Timori per l’aumento delle tasse

Come farà Burnham ad aumentare la spesa pubblica senza mettere in allarme i mercati? La risposta arriverebbe da una politica fiscale improntata all’aumento delle tasse. Più entrate e più spesa, quindi. Il rischio consiste nell’intensificare la fuga dei capitali, con 16.500 contribuenti ricchi che hanno lasciato il Regno Unito nel 2025. E’ il dato più alto di sempre e rappresenta anche un record mondiale. Ci sono numerose ipotesi allo studio: dall’aumento delle imposte sui “capital gains” all’introduzione di una patrimoniale, dalla revisione delle imposte locali con rimpiazzo della Council Tax a favore di una sorta di IMU in salsa britannica, passando per l’imposizione di una “exit tax” per coloro che trasferiscono la sede fiscale all’estero.

Da questo punto di vista, il Manchesterism diverrebbe la foglia di fico per coprire gli inasprimenti fiscali. Lo stato centrale li renderebbe possibili nei comuni senza sporcarsi direttamente le mani. Per il resto, la verità è che Burnham è stato scelto dai deputati laburisti non per le sue idee, bensì per la necessità di rimpiazzare Starmer con un leader più popolare per non sprofondare ulteriormente nei sondaggi e nei consensi reali. Nessuno sa, però, quale sia il suo programma. Bisogna considerare, ad esempio, che pur provenendo dall’ala progressista del partito, non potrà governare senza l’appoggio dell’ala centrista. E questa lo ha appoggiato, evidentemente pretendendo in cambio rassicurazioni sul nuovo corso economico.
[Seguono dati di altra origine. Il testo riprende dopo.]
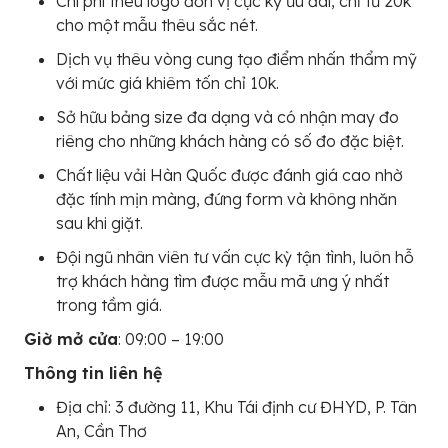
Chi phí thêu logo đơn vị cực kỳ ưu đãi, chỉ từ 20k
cho một mẫu thêu sắc nét.
Dịch vụ thêu vòng cung tạo điểm nhấn thẩm mỹ
với mức giá khiêm tốn chỉ 10k.
Sở hữu bảng size đa dạng và có nhận may đo
riêng cho những khách hàng có số đo đặc biệt.
Chất liệu vải Hàn Quốc được đánh giá cao nhờ
đặc tính mịn màng, đứng form và không nhăn
sau khi giặt.
Đội ngũ nhân viên tư vấn cực kỳ tận tình, luôn hỗ
trợ khách hàng tìm được mẫu mã ưng ý nhất
trong tầm giá.
Giờ mở cửa
: 09:00 – 19:00
Thông tin liên hệ
Địa chỉ: 3 đường 11, Khu Tái định cư ĐHYD, P. Tân
An, Cần Thơ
Economia stagnante e debito rampante

L’economia britannica si trova in declino strutturale. E’ passata da un tasso di crescita del 2,9% medio nel periodo 1993-2008 all’1,2% per il periodo 2009-2025. La Brexit non ha aiutato con le sue incertezze giuridiche e relazionali con l’Unione Europea, ma non sembra essere stata la vera causa di questo trend negativo iniziato anni prima. Il rapporto tra debito e PIL è più che raddoppiato rispetto al periodo immediatamente precedente alla crisi finanziaria mondiale del 2007. La svolta dirigista può portare a nuovi debiti e ad un ulteriore rallentamento economico, accrescendo i dubbi sulla tenuta del debito. Ed è per questo che i rendimenti stanno salendo.

Manchesterim: primo bilancio entro 90 giorni

C’è anche una questione politico-istituzionale dietro le tensioni finanziarie. In media, nell’ultimo decennio un governo è durato poco più di un anno e mezzo. L’instabilità è diventata una costante a Londra, un tempo ancora di stabilità. I due principali partiti tradizionali – Tories e Labour – messi assieme non raggiungono il 40% dei consensi. Burnham dovrà dimostrare entro la presentazione del nuovo bilancio a fine ottobre di volere e sapere svoltare sull’economia, altrimenti elettori e Parlamento non gli assegneranno quasi certamente alcun tempo supplementare. Ma la fretta può risultargli fatale. Già montano le polemiche attorno a due provvedimenti ventilati: l’azzeramento dell’IVA nella bolletta della luce e l’aumento delle detrazioni sui redditi. Con quali coperture finanziarie saranno presi questi due provvedimenti, che comportano un calo del gettito fiscale?